La tension est montée d’un cran ce week-end avec des déclarations chocs des leaders politiques :
- Ed Davey (Libéraux-démocrates) demande au gouvernement d’interdire purement et simplement l’entrée de Ye sur le territoire britannique.
- Kemi Badenoch (Conservateurs) martèle qu’il ne faut pas offrir de plateforme à ceux qui incitent à la haine.
- Nigel Farage (Reform UK) a été plus expéditif : « Personnellement, je n’achèterais pas de billet. »
Le Home Office (ministère de l’Intérieur) a précisé qu’aucune demande de visa n’avait encore été déposée par le rappeur, laissant planer le doute sur sa présence réelle à Finsbury Park en juillet prochain.
Kanye West : un retour impossible ?
Pourtant, Ye tente un énième « comeback ». Après avoir publié une lettre d’excuses en janvier dernier dans le Wall Street Journal, il a récemment rempli le SoFi Stadium de Los Angeles pour la sortie de son album Bully. Ses fans semblent prêts à pardonner, mais les institutions et les annonceurs, eux, ont la mémoire longue.
Le passif du rappeur pèse lourd dans la balance. Entre ses propos admiratifs sur Adolf Hitler et la mise en vente de t-shirts ornés de croix gammées en 2025, le malaise est profond. À Londres, ce climat est d’autant plus électrique que les actes antisémites ont bondi ces derniers mois, incluant l’incendie criminel d’ambulances d’un service communautaire juif ce samedi.

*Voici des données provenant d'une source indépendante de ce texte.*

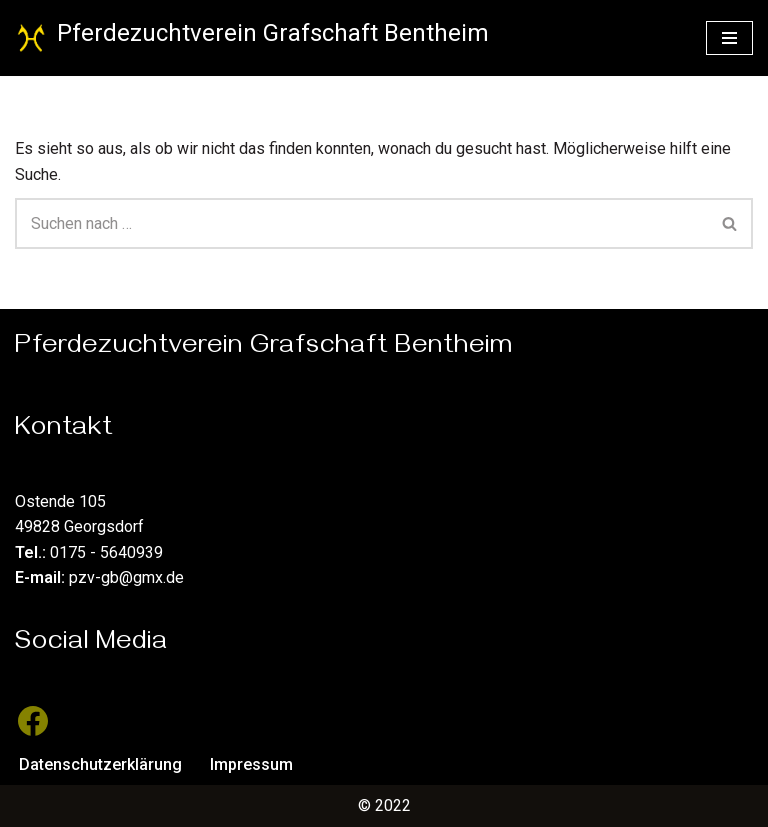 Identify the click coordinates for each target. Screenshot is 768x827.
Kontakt (64, 431)
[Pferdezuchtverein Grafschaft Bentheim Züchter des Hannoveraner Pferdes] (252, 38)
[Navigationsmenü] (729, 38)
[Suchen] (361, 223)
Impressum (251, 764)
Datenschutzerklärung (100, 764) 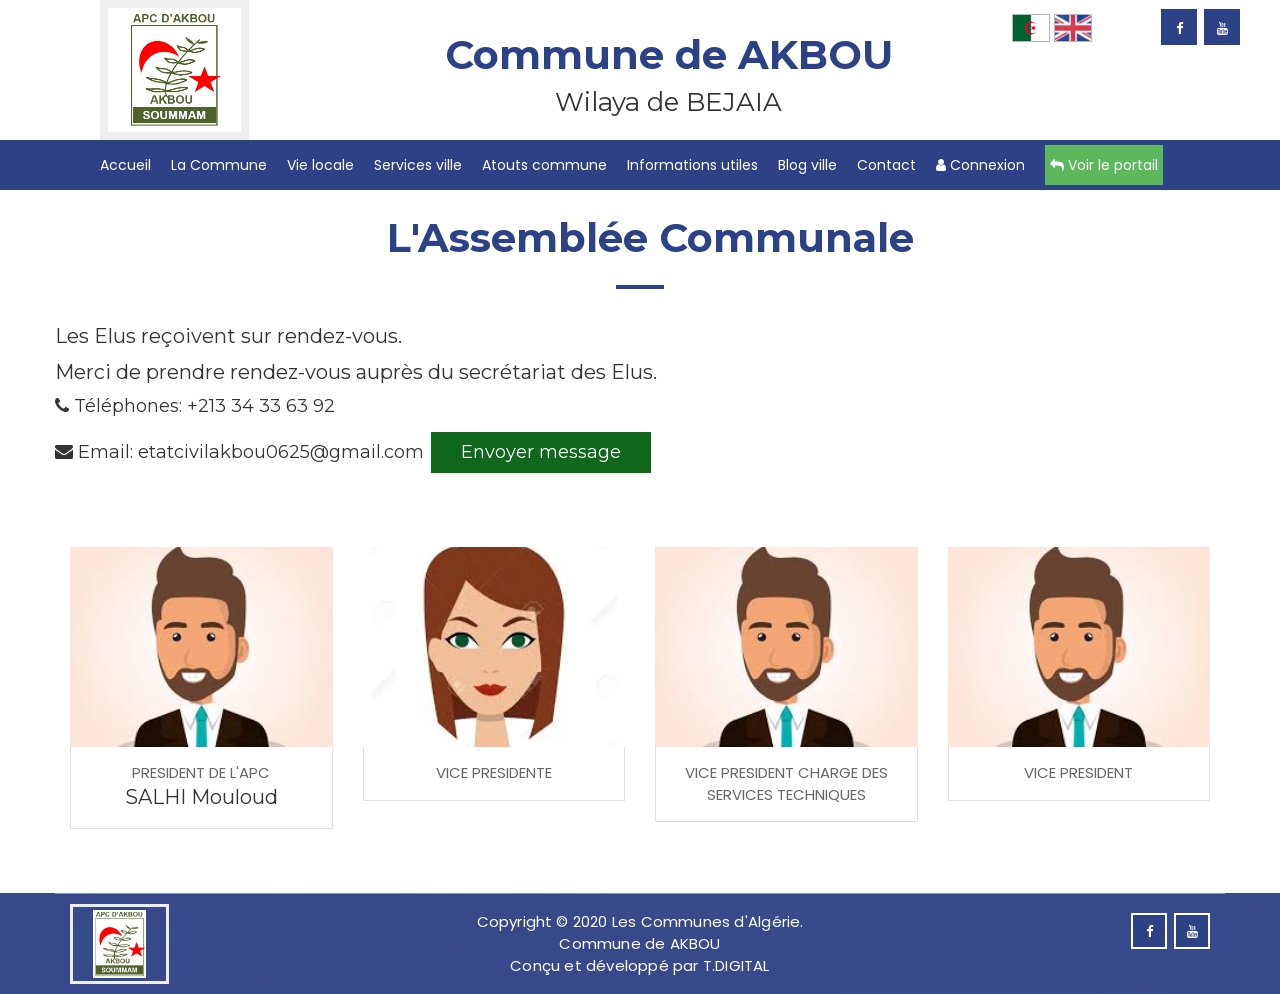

« L’antisémitisme, sous quelque forme que ce soit, est odieux et doit être combattu clairement et fermement partout où il se manifeste. » – Keir Starmer
Pour l’instant, le site officiel du festival affiche un message d’erreur « Il n’y a rien à voir ici » sur la page dédiée aux partenaires. Avec environ 150 000 festivaliers attendus, les organisateurs se retrouvent face à un dilemme financier et éthique colossal : maintenir l’icône controversée au risque de perdre tous leurs financements, ou annuler la star et décevoir une partie du public.